WHAT TO PRODUCE: What do the lines say from the start of the entries through the one containing "нобеловца Ива Андрића, филмови"? Repeat them exactly.

SOURCE RECORDS Block Start

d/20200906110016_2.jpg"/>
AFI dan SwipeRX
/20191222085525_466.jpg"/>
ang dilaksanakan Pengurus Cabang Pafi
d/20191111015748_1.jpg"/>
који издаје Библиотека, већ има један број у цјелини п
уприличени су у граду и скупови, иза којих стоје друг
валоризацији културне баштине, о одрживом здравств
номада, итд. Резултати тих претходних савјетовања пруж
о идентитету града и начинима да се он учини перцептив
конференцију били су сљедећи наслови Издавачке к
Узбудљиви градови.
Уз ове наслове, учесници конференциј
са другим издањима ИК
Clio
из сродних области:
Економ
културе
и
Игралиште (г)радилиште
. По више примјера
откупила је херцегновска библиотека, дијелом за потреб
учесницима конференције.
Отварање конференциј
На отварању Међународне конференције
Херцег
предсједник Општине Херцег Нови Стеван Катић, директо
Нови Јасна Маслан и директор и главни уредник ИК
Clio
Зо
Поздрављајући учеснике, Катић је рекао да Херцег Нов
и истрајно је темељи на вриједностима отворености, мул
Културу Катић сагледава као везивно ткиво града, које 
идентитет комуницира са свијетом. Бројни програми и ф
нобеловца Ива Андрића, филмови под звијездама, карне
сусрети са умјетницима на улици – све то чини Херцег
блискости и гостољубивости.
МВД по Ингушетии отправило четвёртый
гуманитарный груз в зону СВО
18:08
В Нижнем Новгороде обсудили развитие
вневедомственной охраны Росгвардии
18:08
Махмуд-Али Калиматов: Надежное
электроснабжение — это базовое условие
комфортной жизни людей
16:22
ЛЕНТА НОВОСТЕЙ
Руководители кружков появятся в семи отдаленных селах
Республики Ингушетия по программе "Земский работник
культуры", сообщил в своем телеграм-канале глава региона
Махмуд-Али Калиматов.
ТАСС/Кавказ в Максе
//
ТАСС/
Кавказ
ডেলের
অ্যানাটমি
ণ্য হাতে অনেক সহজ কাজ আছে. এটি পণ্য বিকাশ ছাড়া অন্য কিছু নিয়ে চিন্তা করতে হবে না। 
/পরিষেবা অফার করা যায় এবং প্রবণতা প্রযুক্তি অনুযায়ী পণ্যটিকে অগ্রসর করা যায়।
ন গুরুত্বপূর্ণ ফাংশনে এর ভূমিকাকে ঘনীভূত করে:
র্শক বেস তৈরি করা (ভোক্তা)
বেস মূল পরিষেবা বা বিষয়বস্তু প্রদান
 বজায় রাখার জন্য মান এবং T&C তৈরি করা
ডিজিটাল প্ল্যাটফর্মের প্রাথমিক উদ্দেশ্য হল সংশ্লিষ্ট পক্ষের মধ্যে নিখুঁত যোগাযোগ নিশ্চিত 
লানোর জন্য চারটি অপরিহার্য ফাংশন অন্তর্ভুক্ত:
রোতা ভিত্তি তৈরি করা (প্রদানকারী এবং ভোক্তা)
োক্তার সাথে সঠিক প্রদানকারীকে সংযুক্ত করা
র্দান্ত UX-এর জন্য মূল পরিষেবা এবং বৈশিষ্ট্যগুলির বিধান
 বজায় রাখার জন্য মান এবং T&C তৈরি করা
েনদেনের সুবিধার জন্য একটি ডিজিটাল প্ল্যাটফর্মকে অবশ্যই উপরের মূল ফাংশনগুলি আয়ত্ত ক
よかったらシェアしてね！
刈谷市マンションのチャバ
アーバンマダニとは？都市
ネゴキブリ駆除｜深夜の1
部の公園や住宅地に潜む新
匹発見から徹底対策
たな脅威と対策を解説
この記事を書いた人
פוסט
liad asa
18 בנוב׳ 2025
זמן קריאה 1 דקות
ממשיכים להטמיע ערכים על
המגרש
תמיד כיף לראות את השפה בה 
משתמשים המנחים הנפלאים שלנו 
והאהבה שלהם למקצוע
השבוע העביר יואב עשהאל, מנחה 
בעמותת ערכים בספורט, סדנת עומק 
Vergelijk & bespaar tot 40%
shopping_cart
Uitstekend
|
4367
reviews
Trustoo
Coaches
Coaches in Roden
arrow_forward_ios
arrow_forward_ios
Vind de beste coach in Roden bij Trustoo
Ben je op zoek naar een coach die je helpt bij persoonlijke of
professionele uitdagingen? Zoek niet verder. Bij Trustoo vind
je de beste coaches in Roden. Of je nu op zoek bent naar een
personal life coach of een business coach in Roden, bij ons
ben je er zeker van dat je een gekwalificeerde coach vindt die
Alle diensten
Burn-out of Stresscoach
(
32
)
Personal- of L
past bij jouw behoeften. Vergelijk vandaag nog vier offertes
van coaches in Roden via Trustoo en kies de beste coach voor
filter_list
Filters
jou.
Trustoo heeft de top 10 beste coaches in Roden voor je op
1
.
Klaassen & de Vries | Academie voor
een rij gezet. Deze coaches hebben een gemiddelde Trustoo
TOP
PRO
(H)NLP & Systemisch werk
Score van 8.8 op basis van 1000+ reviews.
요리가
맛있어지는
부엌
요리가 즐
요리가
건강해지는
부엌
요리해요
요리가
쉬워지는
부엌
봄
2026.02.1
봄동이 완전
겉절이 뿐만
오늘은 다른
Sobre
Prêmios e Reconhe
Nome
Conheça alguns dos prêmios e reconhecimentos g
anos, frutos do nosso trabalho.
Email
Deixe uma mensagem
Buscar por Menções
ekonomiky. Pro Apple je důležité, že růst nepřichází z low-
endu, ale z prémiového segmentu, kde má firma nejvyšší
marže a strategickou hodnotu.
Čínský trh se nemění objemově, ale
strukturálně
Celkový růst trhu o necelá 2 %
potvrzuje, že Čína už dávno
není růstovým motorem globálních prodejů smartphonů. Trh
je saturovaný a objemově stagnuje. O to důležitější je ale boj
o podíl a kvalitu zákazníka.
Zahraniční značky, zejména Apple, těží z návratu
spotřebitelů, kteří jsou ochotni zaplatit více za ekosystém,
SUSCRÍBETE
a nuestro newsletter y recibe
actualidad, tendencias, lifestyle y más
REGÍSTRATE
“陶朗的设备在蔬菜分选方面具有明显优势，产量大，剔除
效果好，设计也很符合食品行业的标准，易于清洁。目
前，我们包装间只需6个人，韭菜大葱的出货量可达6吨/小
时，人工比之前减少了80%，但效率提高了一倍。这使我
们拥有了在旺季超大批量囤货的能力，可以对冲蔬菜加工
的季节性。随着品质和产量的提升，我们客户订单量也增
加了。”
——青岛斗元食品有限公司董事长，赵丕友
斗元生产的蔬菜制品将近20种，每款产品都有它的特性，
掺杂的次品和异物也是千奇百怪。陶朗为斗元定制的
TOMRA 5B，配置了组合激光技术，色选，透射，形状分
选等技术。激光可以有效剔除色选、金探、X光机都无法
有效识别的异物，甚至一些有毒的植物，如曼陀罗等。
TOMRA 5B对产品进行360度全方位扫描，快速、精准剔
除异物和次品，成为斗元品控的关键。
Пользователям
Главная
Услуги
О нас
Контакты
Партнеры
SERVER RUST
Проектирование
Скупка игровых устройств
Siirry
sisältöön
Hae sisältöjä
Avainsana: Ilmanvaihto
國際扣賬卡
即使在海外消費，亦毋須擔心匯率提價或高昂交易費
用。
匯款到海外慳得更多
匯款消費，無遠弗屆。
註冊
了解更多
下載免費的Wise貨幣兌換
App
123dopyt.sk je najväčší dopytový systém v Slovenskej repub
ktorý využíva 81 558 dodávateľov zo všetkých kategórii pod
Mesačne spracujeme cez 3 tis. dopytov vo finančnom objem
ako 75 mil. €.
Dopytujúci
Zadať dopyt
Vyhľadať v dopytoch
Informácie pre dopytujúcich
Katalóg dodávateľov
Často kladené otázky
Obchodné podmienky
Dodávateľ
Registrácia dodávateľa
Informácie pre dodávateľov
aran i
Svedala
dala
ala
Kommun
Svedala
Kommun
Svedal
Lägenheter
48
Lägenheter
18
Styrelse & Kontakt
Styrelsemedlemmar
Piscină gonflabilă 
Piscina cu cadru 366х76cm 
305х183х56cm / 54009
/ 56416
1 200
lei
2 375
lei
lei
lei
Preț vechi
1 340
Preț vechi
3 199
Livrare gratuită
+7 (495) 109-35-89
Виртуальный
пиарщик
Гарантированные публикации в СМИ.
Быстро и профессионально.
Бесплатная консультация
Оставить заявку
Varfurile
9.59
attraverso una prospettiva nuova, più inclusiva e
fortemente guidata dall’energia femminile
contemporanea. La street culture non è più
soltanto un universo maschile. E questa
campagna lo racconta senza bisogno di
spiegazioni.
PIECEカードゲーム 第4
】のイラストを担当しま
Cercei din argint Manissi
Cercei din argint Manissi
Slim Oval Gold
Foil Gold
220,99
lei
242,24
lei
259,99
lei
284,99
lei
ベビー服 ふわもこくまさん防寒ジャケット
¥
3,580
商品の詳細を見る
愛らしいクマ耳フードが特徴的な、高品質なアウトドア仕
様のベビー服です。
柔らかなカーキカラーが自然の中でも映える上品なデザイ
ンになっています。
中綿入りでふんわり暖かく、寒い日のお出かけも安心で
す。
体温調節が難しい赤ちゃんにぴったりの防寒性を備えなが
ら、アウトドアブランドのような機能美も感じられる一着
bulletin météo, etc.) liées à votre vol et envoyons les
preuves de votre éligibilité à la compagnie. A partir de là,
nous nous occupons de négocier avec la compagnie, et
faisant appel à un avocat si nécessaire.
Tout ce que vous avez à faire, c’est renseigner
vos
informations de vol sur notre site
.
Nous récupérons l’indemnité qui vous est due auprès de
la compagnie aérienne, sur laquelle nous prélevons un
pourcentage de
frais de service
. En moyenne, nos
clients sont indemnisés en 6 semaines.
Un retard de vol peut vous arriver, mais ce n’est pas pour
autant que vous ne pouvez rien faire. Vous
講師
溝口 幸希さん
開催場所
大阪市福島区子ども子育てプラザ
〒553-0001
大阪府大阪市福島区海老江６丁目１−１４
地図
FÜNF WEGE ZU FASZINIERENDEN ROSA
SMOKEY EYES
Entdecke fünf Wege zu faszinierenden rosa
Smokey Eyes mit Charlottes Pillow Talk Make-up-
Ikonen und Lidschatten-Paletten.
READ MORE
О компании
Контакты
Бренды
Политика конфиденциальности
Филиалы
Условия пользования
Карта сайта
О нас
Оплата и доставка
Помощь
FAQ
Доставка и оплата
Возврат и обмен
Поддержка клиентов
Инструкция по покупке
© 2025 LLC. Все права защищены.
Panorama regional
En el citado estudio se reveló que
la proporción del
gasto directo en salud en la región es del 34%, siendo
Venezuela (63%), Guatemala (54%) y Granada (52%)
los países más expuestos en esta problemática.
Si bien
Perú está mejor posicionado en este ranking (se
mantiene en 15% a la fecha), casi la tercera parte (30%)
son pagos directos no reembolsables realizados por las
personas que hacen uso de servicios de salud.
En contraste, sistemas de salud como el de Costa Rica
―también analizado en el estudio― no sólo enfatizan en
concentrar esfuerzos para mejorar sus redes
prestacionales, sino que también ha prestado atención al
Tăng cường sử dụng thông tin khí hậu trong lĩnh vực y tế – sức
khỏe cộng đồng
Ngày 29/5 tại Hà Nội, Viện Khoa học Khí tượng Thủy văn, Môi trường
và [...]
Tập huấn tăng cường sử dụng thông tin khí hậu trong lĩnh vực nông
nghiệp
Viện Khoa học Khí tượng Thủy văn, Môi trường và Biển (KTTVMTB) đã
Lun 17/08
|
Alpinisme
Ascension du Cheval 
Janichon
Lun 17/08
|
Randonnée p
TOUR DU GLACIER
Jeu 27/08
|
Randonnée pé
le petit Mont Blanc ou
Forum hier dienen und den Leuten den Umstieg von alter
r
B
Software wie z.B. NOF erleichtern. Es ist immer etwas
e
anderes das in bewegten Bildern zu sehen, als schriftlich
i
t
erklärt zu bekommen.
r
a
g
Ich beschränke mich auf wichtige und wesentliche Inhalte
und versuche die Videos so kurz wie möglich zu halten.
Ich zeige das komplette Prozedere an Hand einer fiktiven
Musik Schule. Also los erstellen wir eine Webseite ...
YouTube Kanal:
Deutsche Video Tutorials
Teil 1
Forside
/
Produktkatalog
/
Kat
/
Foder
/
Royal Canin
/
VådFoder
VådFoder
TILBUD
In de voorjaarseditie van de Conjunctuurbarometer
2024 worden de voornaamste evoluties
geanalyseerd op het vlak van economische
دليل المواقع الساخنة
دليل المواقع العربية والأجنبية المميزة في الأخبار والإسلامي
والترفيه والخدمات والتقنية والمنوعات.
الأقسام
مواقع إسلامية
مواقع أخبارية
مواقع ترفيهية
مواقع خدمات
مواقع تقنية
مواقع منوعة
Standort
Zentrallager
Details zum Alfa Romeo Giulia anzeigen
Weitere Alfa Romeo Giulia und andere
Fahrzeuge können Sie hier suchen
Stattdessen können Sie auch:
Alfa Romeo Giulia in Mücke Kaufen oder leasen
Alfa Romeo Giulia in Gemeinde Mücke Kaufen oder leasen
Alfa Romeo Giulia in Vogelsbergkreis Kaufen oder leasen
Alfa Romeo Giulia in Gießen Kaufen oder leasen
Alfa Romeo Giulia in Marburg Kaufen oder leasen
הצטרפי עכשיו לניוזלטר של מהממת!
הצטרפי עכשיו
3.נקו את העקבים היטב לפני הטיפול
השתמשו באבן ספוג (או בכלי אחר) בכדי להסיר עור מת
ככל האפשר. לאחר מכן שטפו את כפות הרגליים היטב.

SOURCE RECORDS Block End

OUTPUT:
d/20200906110016_2.jpg"/>
AFI dan SwipeRX
/20191222085525_466.jpg"/>
ang dilaksanakan Pengurus Cabang Pafi
d/20191111015748_1.jpg"/>
који издаје Библиотека, већ има један број у цјелини п
уприличени су у граду и скупови, иза којих стоје друг
валоризацији културне баштине, о одрживом здравств
номада, итд. Резултати тих претходних савјетовања пруж
о идентитету града и начинима да се он учини перцептив
конференцију били су сљедећи наслови Издавачке к
Узбудљиви градови.
Уз ове наслове, учесници конференциј
са другим издањима ИК
Clio
из сродних области:
Економ
културе
и
Игралиште (г)радилиште
. По више примјера
откупила је херцегновска библиотека, дијелом за потреб
учесницима конференције.
Отварање конференциј
На отварању Међународне конференције
Херцег
предсједник Општине Херцег Нови Стеван Катић, директо
Нови Јасна Маслан и директор и главни уредник ИК
Clio
Зо
Поздрављајући учеснике, Катић је рекао да Херцег Нов
и истрајно је темељи на вриједностима отворености, мул
Културу Катић сагледава као везивно ткиво града, које 
идентитет комуницира са свијетом. Бројни програми и ф
нобеловца Ива Андрића, филмови под звијездама, карне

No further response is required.